Extracted page text data:
_ _ _ _

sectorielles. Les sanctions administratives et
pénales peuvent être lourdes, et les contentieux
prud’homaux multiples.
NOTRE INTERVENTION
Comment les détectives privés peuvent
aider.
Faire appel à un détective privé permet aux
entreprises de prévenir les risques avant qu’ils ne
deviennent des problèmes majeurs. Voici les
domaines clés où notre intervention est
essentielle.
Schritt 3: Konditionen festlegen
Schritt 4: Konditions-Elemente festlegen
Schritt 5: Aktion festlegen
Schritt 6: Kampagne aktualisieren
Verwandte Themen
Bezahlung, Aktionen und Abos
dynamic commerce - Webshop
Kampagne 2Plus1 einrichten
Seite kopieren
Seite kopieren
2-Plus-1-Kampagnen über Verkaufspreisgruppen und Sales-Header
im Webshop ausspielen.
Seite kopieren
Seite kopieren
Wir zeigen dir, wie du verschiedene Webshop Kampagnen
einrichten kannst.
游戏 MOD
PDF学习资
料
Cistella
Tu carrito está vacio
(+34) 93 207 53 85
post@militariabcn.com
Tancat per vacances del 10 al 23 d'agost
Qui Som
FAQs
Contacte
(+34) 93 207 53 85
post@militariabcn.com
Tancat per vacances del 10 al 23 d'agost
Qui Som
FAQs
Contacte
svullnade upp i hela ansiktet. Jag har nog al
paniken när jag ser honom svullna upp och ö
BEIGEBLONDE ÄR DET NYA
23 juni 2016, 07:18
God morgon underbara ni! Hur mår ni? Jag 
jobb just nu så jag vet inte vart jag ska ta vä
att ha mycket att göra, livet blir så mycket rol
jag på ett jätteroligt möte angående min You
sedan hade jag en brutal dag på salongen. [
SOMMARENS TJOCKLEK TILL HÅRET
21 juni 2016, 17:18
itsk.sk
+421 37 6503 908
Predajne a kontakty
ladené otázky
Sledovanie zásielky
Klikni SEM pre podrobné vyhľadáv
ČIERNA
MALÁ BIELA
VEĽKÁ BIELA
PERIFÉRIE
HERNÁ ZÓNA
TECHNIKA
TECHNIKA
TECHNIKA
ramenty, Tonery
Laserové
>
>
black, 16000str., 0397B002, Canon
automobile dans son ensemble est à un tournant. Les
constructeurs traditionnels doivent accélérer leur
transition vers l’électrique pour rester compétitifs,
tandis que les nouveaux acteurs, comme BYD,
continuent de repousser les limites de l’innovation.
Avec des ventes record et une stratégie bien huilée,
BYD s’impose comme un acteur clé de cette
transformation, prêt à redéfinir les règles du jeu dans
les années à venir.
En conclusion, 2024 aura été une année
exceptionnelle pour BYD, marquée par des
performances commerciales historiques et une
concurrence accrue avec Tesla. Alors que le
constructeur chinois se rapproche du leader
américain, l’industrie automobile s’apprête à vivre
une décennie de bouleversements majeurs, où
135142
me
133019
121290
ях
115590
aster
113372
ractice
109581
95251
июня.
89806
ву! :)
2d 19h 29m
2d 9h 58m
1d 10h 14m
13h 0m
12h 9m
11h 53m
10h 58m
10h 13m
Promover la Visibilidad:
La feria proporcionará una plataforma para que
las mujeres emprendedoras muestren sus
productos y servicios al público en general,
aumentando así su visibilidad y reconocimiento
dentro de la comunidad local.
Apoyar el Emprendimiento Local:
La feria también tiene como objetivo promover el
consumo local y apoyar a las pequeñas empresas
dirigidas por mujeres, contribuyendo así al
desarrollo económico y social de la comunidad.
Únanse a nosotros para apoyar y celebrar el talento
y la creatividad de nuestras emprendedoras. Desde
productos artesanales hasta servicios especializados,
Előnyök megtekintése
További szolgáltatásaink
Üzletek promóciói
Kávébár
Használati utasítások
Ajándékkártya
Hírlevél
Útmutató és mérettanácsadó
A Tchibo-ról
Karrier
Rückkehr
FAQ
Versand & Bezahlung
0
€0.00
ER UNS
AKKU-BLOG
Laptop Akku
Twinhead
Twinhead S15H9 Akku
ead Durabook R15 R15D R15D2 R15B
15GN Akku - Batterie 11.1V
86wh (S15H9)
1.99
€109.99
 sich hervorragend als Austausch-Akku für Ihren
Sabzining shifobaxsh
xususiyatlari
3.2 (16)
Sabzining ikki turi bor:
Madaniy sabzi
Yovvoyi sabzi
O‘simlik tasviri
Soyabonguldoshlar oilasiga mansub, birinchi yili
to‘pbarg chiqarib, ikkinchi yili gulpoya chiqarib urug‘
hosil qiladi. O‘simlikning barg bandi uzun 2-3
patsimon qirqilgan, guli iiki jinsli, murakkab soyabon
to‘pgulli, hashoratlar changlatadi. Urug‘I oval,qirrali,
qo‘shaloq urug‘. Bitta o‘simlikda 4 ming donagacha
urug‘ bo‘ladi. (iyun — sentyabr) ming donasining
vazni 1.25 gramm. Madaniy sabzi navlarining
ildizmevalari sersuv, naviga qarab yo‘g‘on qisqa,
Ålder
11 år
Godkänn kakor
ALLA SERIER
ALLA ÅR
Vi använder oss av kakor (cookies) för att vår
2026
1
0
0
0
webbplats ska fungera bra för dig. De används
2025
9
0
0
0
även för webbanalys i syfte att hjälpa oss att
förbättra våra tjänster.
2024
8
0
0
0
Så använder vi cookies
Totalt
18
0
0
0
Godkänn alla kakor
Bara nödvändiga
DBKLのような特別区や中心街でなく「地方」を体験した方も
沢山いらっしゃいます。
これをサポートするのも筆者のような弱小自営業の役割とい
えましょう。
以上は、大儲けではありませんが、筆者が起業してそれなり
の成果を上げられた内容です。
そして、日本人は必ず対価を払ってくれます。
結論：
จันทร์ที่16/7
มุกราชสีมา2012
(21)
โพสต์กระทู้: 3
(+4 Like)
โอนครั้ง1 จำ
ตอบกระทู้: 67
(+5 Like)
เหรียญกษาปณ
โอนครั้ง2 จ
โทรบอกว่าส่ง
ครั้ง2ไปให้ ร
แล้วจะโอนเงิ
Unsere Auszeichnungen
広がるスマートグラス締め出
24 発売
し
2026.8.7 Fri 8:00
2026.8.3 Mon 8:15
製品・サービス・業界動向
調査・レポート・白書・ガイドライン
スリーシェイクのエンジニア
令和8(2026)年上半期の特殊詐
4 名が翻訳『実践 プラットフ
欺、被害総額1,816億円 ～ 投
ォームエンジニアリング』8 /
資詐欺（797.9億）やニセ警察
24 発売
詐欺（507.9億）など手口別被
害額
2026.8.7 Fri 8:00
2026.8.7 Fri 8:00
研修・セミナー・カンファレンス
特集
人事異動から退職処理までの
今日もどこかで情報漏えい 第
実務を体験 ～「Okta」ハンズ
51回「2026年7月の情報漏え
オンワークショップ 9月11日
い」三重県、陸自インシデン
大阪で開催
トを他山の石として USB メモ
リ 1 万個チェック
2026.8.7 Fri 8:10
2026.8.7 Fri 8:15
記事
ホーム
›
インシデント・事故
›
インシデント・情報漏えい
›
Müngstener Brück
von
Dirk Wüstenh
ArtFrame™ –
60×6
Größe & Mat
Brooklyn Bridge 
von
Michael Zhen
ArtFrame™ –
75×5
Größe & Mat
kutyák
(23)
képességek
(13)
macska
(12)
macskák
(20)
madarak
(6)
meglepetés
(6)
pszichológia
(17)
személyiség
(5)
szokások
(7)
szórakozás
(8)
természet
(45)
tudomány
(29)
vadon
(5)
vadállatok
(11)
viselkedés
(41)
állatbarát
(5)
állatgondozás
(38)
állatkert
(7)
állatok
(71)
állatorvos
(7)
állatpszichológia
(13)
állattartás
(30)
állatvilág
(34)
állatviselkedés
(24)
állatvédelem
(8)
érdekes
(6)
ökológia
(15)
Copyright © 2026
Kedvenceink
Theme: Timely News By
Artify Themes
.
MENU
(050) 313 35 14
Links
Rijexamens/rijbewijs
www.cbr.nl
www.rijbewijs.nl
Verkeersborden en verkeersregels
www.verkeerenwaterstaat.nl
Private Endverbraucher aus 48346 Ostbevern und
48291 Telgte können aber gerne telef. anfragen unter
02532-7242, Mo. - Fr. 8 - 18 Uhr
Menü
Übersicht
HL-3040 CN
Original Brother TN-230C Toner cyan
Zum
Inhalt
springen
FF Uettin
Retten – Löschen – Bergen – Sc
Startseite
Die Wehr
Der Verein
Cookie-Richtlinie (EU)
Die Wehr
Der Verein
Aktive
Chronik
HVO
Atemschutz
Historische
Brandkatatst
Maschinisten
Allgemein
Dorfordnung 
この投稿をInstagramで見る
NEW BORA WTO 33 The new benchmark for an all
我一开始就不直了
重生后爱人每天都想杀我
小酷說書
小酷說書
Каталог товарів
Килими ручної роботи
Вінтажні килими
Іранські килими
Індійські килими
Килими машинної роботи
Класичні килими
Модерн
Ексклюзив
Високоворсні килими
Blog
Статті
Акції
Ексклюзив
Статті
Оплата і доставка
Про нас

_ _ _ _

Required work:
Every line from the first entry to the line containing "att ha mycket" should be transcribed exactly, and nothing beyond it.

Solution to the exercise:
sectorielles. Les sanctions administratives et
pénales peuvent être lourdes, et les contentieux
prud’homaux multiples.
NOTRE INTERVENTION
Comment les détectives privés peuvent
aider.
Faire appel à un détective privé permet aux
entreprises de prévenir les risques avant qu’ils ne
deviennent des problèmes majeurs. Voici les
domaines clés où notre intervention est
essentielle.
Schritt 3: Konditionen festlegen
Schritt 4: Konditions-Elemente festlegen
Schritt 5: Aktion festlegen
Schritt 6: Kampagne aktualisieren
Verwandte Themen
Bezahlung, Aktionen und Abos
dynamic commerce - Webshop
Kampagne 2Plus1 einrichten
Seite kopieren
Seite kopieren
2-Plus-1-Kampagnen über Verkaufspreisgruppen und Sales-Header
im Webshop ausspielen.
Seite kopieren
Seite kopieren
Wir zeigen dir, wie du verschiedene Webshop Kampagnen
einrichten kannst.
游戏 MOD
PDF学习资
料
Cistella
Tu carrito está vacio
(+34) 93 207 53 85
post@militariabcn.com
Tancat per vacances del 10 al 23 d'agost
Qui Som
FAQs
Contacte
(+34) 93 207 53 85
post@militariabcn.com
Tancat per vacances del 10 al 23 d'agost
Qui Som
FAQs
Contacte
svullnade upp i hela ansiktet. Jag har nog al
paniken när jag ser honom svullna upp och ö
BEIGEBLONDE ÄR DET NYA
23 juni 2016, 07:18
God morgon underbara ni! Hur mår ni? Jag 
jobb just nu så jag vet inte vart jag ska ta vä
att ha mycket att göra, livet blir så mycket rol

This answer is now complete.